La imagen que ves reflejada en el espejo se retroalimenta con aquello que sientes, potenciando los sentimientos que tienes en esos momentos.

Si son sentimientos de felicidad verás reflejada esa luz en el espejo y esa luz se trasladará a toda tu vida, pero si son sentimientos de tristeza, todo aquello que aparezca reflejado en el espejo te parecerá gris y falto de vida.

Lo mismo sucede en la vida de cada persona. Existe una realidad y la interpretación que hacemos de ella. Lo ideal sería que nos limitásemos a ver la realidad tal y como es, como aparece en el espejo, pero eso sólo sería posible si no tuviéramos pensamiento propio.

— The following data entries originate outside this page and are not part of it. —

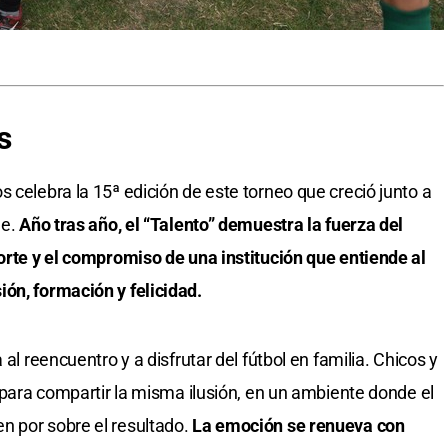
s
 celebra la 15ª edición de este torneo que creció junto a
le.
Año tras año, el “Talento” demuestra la fuerza del
porte y el compromiso de una institución que entiende al
ón, formación y felicidad.
 al reencuentro y a disfrutar del fútbol en familia. Chicos y
n para compartir la misma ilusión, en un ambiente donde el
n por sobre el resultado.
La emoción se renueva con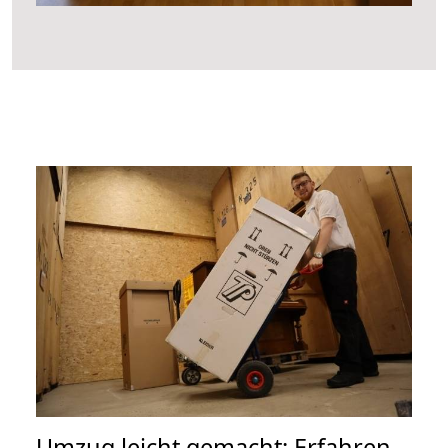
Umzug leicht gemacht: Erfahren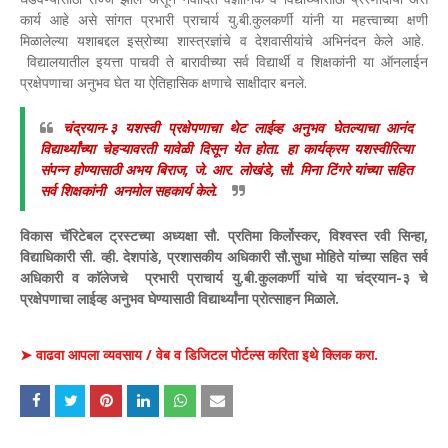
कार्य आहे असे सांगत प्रभारी प्राचार्य यु.बी.कुलकर्णी यांनी या महत्त्वाच्या क्षणी
मिळालेल्या यशाबद्दल इस्रोच्या शास्त्रज्ञांचे व देशवासीयांचे अभिनंदन केले आहे.
विद्यालयातील इयत्ता पाचवी ते बारावीच्या सर्व विद्यार्थी व शिक्षकांनी या ऑनलाईन
प्रक्षेपणाचा अनुभव घेत या ऐतिहासिक क्षणाचे साक्षीदार बनले.
चंद्रयान-३ यशस्वी प्रक्षेपणाचा थेट लाईव्ह अनुभव घेतल्याचा आनंद
विद्यार्थ्यांच्या चेहऱ्यावरती यावेळी दिसून येत होता. हा कार्यक्रम यशस्वीरित्या
संपन्न होण्यासाठी अभय बिराज, जे. आर. लोखंडे, सौ. मिना टिंगरे यांच्या सहित
सर्व शिक्षकांनी अनमोल सहकार्य केले.
विकास चॅरिटेबल ट्रस्टच्या अध्यक्षा सौ. प्रतिमा किर्लोस्कर, विश्वस्त रवी सिन्हा,
विद्याधिकारी सी. व्ही. देशपांडे, प्रशासकीय अधिकारी सौ.सुधा मोहिते यांच्या सहित सर्व
अधिकारी व काॅलेजचे प्रभारी प्राचार्य यु.बी.कुलकर्णी यांचे या चंद्रयान-३ चे
प्रक्षेपणाचा लाईव्ह अनुभव घेण्यासाठी विद्यार्थ्यांना प्रोत्साहन मिळाले.
➤ वाढवा आपला व्यवसाय / वेब व डिजिटल पोर्टल्स करिता इथे क्लिक करा.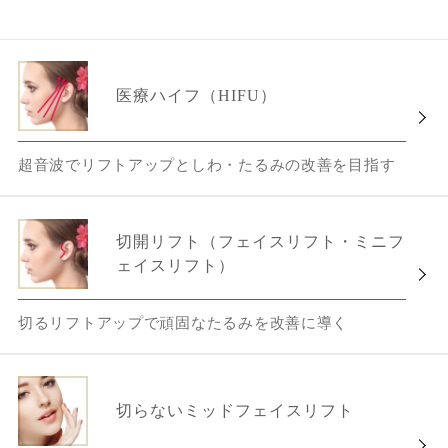
医療ハイフ（HIFU）
超音波でリフトアップとしわ・たるみの改善を目指す
切開リフト（フェイスリフト・ミニフ
ェイスリフト）
切るリフトアップで頑固なたるみを改善に導く
切らないミッドフェイスリフト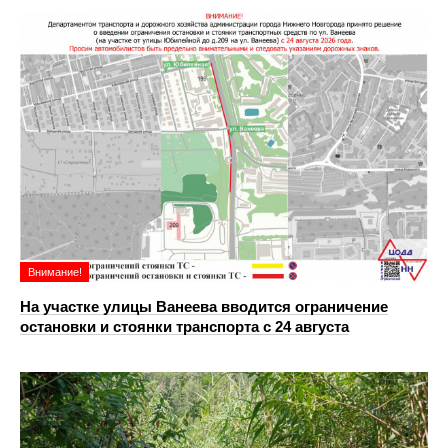
Внимание!
На участке улицы Ванеева вводится ограничение
остановки и стоянки транспорта с 24 августа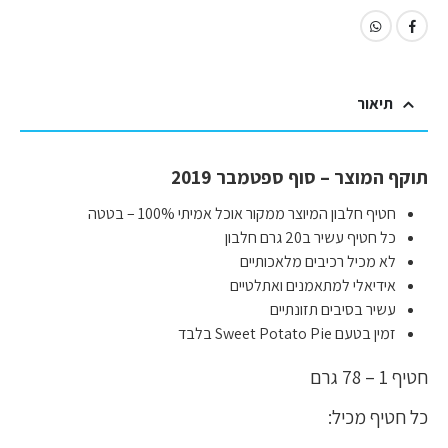
תיאור
תוקף המוצר – סוף ספטמבר 2019
חטיף חלבון המיוצר ממקור אוכל אמיתי 100% – בטטה
כל חטיף עשיר ב20 גרם חלבון
לא מכיל רכיבים מלאכותיים
אידיאלי למתאמנים ואתלטיים
עשיר בסיבים תזונתיים
זמין בטעם Sweet Potato Pie בלבד
חטיף 1 – 78 גרם
כל חטיף מכיל: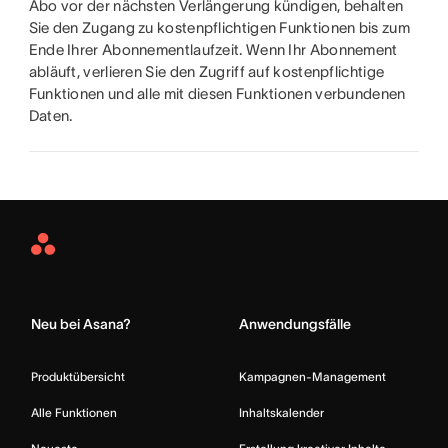
Abo vor der nächsten Verlängerung kündigen, behalten
Sie den Zugang zu kostenpflichtigen Funktionen bis zum
Ende Ihrer Abonnementlaufzeit. Wenn Ihr Abonnement
abläuft, verlieren Sie den Zugriff auf kostenpflichtige
Funktionen und alle mit diesen Funktionen verbundenen
Daten.
Asana
Home
Neu bei Asana?
Anwendungsfälle
Produktübersicht
Kampagnen-Management
Alle Funktionen
Inhaltskalender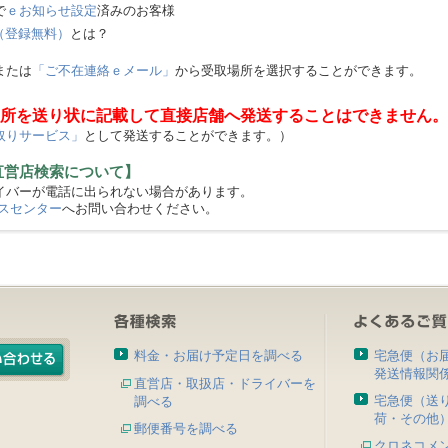
で
ｅお知らせ設定
済みのお客様
（登録無料）
とは？
または
「ご不在連絡ｅメール」
から受取場所を選択することができます。
所を送り状に記載して直接店舗へ発送することはできません。
取りサービス」
として発送することができます。）
直営店検索について】
バーが電話に出られない場合があります。
スセンター
へお問い合わせください。
料金・お届け予定日を調べる
宅急便（お
発送情報関
直営店・取扱店・ドライバーを
宅急便（送
調べる
荷・その他
郵便番号を調べる
クロネコメ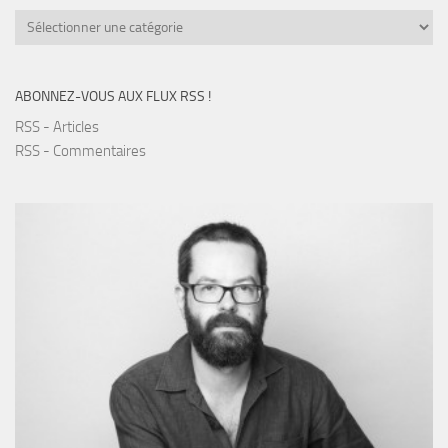
Catégories
ABONNEZ-VOUS AUX FLUX RSS !
RSS - Articles
RSS - Commentaires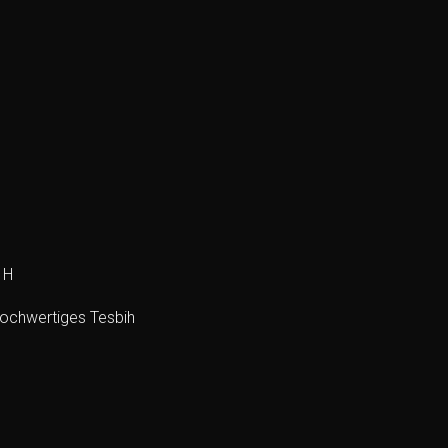
IH
 Hochwertiges Tesbih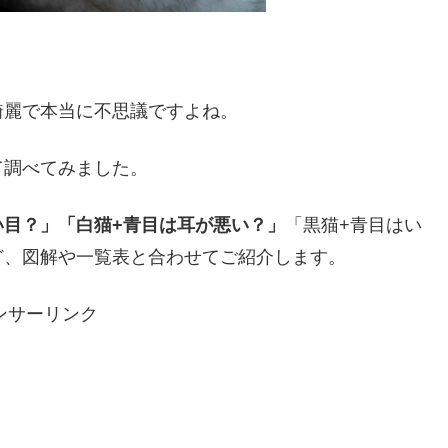
綺麗で本当に不思議ですよね。
て調べてみました。
い目？」「白猫+青目は耳が悪い？」
「黒猫+青目はい
ど、図解や一覧表と合わせてご紹介します。
ンサーリンク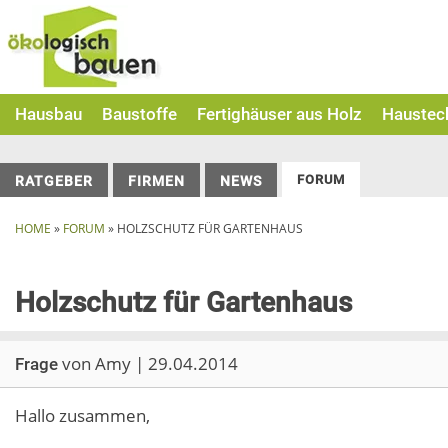
Skip
to
content
Hausbau
Baustoffe
Fertighäuser aus Holz
Haustec
FORUM
RATGEBER
FIRMEN
NEWS
HOME
»
FORUM
»
HOLZSCHUTZ FÜR GARTENHAUS
Holzschutz für Gartenhaus
von Amy | 29.04.2014
Frage
Hallo zusammen,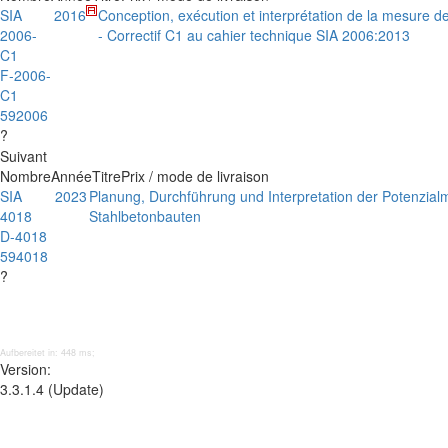
SIA
2016
Conception, exécution et interprétation de la mesure d
2006-
- Correctif C1 au cahier technique SIA 2006:2013
C1
F-2006-
C1
592006
?
Suivant
Nombre
Année
Titre
Prix / mode de livraison
SIA
2023
Planung, Durchführung und Interpretation der Potenzia
4018
Stahlbetonbauten
D-4018
594018
?
Aufbereitet in: 448 ms;
Version:
3.3.1.4 (Update)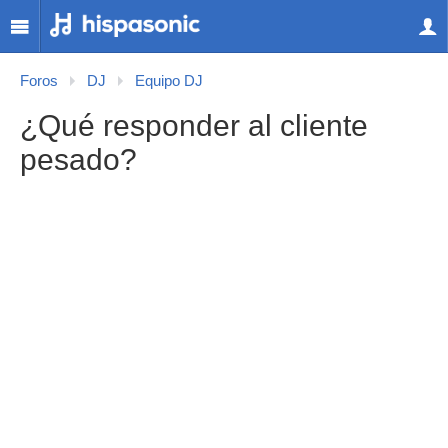
Foros
DJ
Equipo DJ
¿Qué responder al cliente
pesado?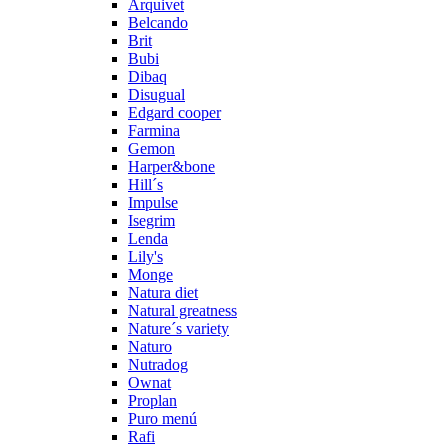
Arquivet
Belcando
Brit
Bubi
Dibaq
Disugual
Edgard cooper
Farmina
Gemon
Harper&bone
Hill´s
Impulse
Isegrim
Lenda
Lily's
Monge
Natura diet
Natural greatness
Nature´s variety
Naturo
Nutradog
Ownat
Proplan
Puro menú
Rafi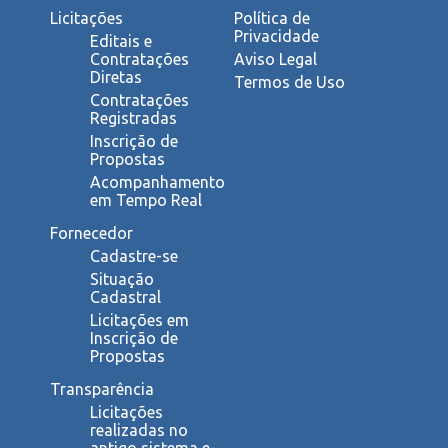
Licitações
Política de
Privacidade
Editais e
Contratações
Aviso Legal
Diretas
Termos de Uso
Contratações
Registradas
Inscrição de
Propostas
Acompanhamento
em Tempo Real
Fornecedor
Cadastre-se
Situação
Cadastral
Licitações em
Inscrição de
Propostas
Transparência
Licitações
realizadas no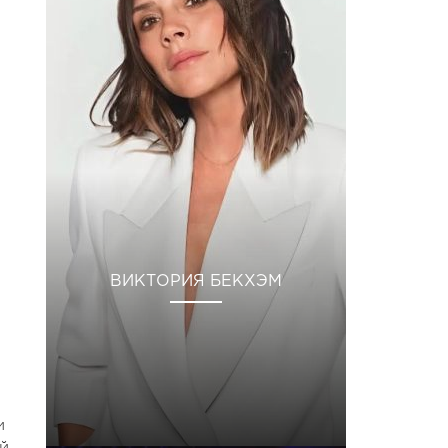
ВИКТОРИЯ БЕКХЭМ
и
ой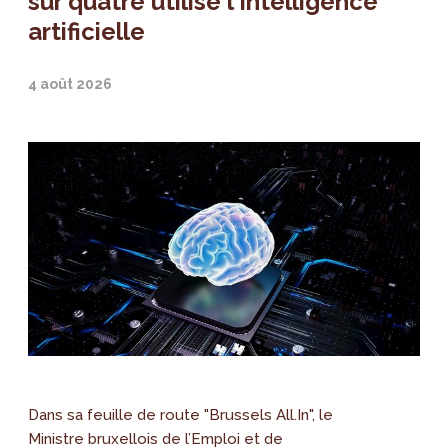
sur quatre utilise l'intelligence
artificielle
4 août 2026
Dans sa feuille de route "Brussels All.In", le
Ministre bruxellois de l’Emploi et de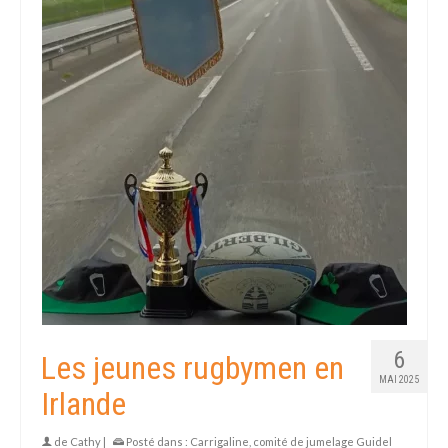
6
Les jeunes rugbymen en
MAI 2025
Irlande
de
Cathy
|
Posté dans :
Carrigaline
,
comité de jumelage Guidel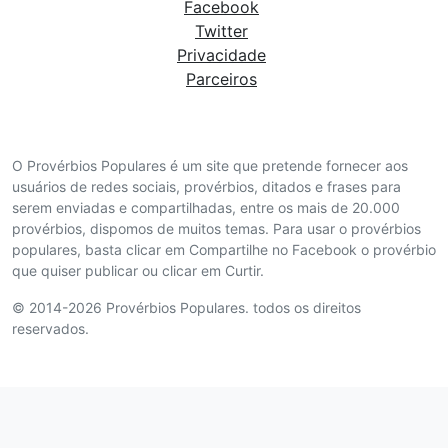
Facebook
Twitter
Privacidade
Parceiros
O Provérbios Populares é um site que pretende fornecer aos
usuários de redes sociais, provérbios, ditados e frases para
serem enviadas e compartilhadas, entre os mais de 20.000
provérbios, dispomos de muitos temas. Para usar o provérbios
populares, basta clicar em Compartilhe no Facebook o provérbio
que quiser publicar ou clicar em Curtir.
© 2014-2026 Provérbios Populares. todos os direitos
reservados.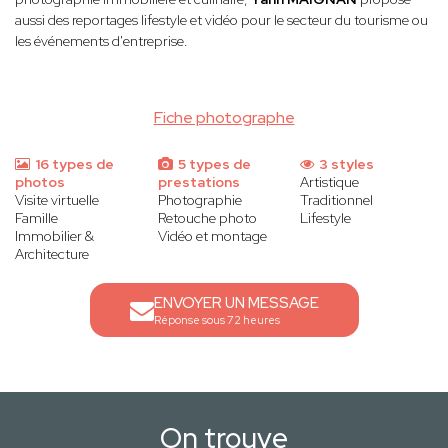
aussi des reportages lifestyle et vidéo pour le secteur du tourisme ou
les événements d'entreprise.
Fiche photographe
16 types de
5 types de
3 styles
photos
prestations
Artistique
Visite virtuelle
Photographie
Traditionnel
Famille
Retouche photo
Lifestyle
Immobilier &
Vidéo et montage
Architecture
ENVOYER UN MESSAGE
Réponse sous 72 heures
On trouve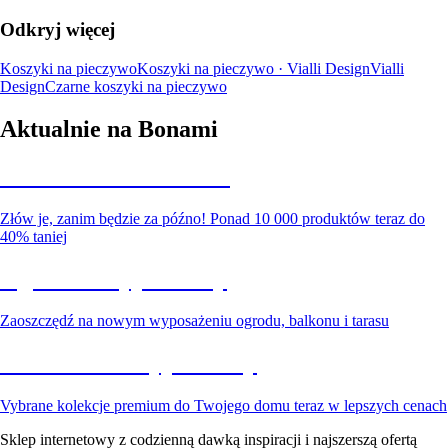
Odkryj więcej
Koszyki na pieczywo
Koszyki na pieczywo · Vialli Design
Vialli
Design
Czarne koszyki na pieczywo
Aktualnie na Bonami
Summer Sale do -40%
Złów je, zanim będzie za późno! Ponad 10 000 produktów teraz do
40% taniej
Ogród na wyprzedaży
Zaoszczędź na nowym wyposażeniu ogrodu, balkonu i tarasu
Premium na wyprzedaży
Vybrane kolekcje premium do Twojego domu teraz w lepszych cenach
Sklep internetowy z codzienną dawką inspiracji i najszerszą ofertą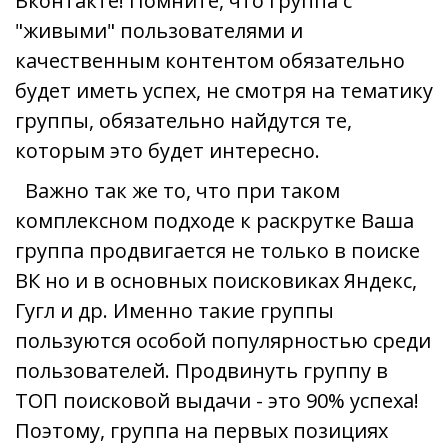
Вконтакте! Помните, что группа с
"живыми" пользователями и
качественным контентом обязательно
будет иметь успех, не смотря на тематику
группы, обязательно найдутся те,
которым это будет интересно.
Важно так же то, что при таком
комплексном подходе к раскрутке Ваша
группа продвигается не только в поиске
ВК но и в основных поисковиках Яндекс,
Гугл и др. Именно такие группы
пользуются особой популярностью среди
пользователей. Продвинуть группу в
ТОП поисковой выдачи - это 90% успеха!
Поэтому, группа на первых позициях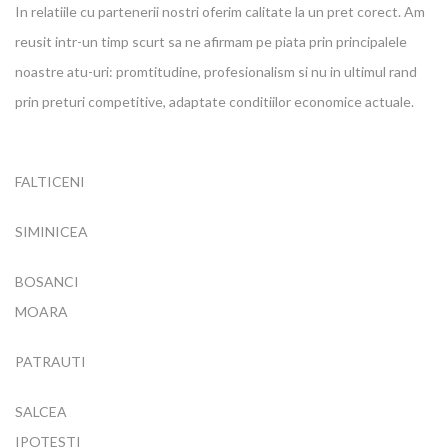
In relatiile cu partenerii nostri oferim calitate la un pret corect. Am
reusit intr-un timp scurt sa ne afirmam pe piata prin principalele
noastre atu-uri: promtitudine, profesionalism si nu in ultimul rand
prin preturi competitive, adaptate conditiilor economice actuale.
FALTICENI
SIMINICEA
BOSANCI
MOARA
PATRAUTI
SALCEA
IPOTESTI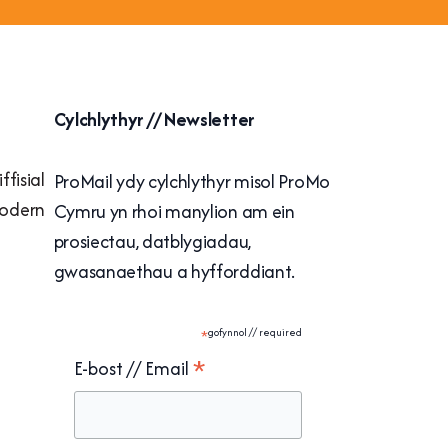
Cylchlythyr // Newsletter
fisial
ProMail ydy cylchlythyr misol ProMo
Fodern
Cymru yn rhoi manylion am ein
prosiectau, datblygiadau,
gwasanaethau a hyfforddiant.
*
gofynnol // required
*
E-bost // Email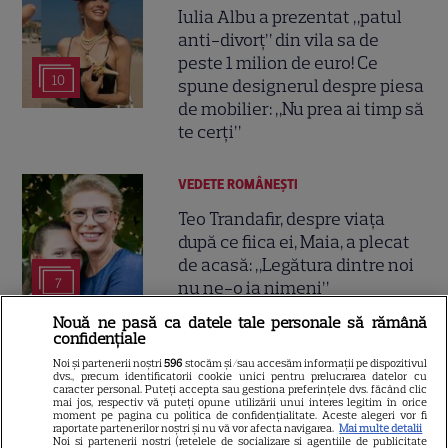
Iulia Albu a prezentat „patul
anti-divorț” din vila sa de
peste 1 milion de euro! Ce
10
spune designerul despre piesa
de mobilier: „Nu prea ai timp să
te cerți”
VEDETE ROMÂNEŞTI
Teo Trandafir, despre viața
după ce fiica ei, Maia, a plecat
de acasă: „Legătura dintre noi
7
nu ne-o ia nimeni”
Nouă ne pasă ca datele tale personale să rămână
confidențiale
VEDETE ROMÂNEŞTI
Noi și partenerii noștri
596
stocăm și/sau accesăm informații pe dispozitivul
dvs., precum identificatorii cookie unici pentru prelucrarea datelor cu
Tora Vasilescu, apariție rară la
caracter personal. Puteți accepta sau gestiona preferințele dvs. făcând clic
mai jos, respectiv vă puteți opune utilizării unui interes legitim în orice
75 de ani. Drama din
moment pe pagina cu politica de confidențialitate. Aceste alegeri vor fi
adolescență care i-a schimbat
raportate partenerilor noștri și nu vă vor afecta navigarea.
Mai multe detalii
Noi si partenerii nostri (retelele de socializare si agentiile de publicitate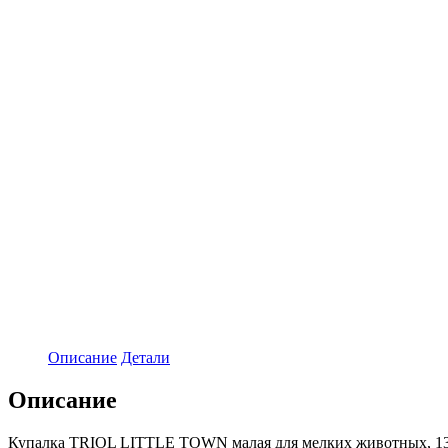
Описание
Детали
Описание
Купалка TRIOL LITTLE TOWN малая для мелких животных, 1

Por eso, no te dejes engañar por lo que veas reflejado en el espejo pensando que hay una realidad única e inamovible que es tal y como aparece ante ti, porque hay otra realidad invisible paralela creada por tu propio pensamiento que hace posible que puedas modificar la imagen real del espejo, dando como resultado la proyección de aquello que tú desees.

No olvides trabajar el mundo de lo invisible, donde encontrarás las respuestas que necesitas y sobre todo recuerda que tu felicidad depende de tí”.

A partir de aquel día volví a mirarme cada mañana en el espejo y al ver mi imagen reflejada, me preguntaba qué sentía y prestaba atención a los pensamientos que tenía sobre mi persona, trabajando aquellos que no me gustaban y eran negativos y construyendo nuevos pensamientos, hasta llegar a una aceptación de mi propio ser. Entonces vi reflejada aquella mujer que siempre había sido y no había sido capaz de ver, alguien con valor y capaz de dirigir su propia vida hacia el camino de la felicidad.

Por fin comenzaba a comprender aquello que mi abuela había intentado enseñarme toda su vida y es que la imagen que aparece reflejada en el espejo depende de tu pensamiento y tú la puedes moldear cada día, convirtiéndola en aquello que tú desees.

Así que, si alguna vez te miras en el espejo de tu vida y éste no te devuelve la imagen que esperabas, tal vez ha llegado el momento de mirar dentro de ti mismo y determinar qué es aquello que no funciona bien y necesitas arreglar para recomponer todas las piezas que conforman tu persona.

El pegamento más efectivo para volver a encajar todas tus piezas es quererte y aceptarte a ti mismo. Entonces volverás a ver tu reflejo en el espejo de la misma manera que el sol se refleja en el horizonte cada amanecer y sentirás que una nueva luz nace en tu interior y si miras dentro de ti mismo, siempre encontrarás la respuesta que necesitas.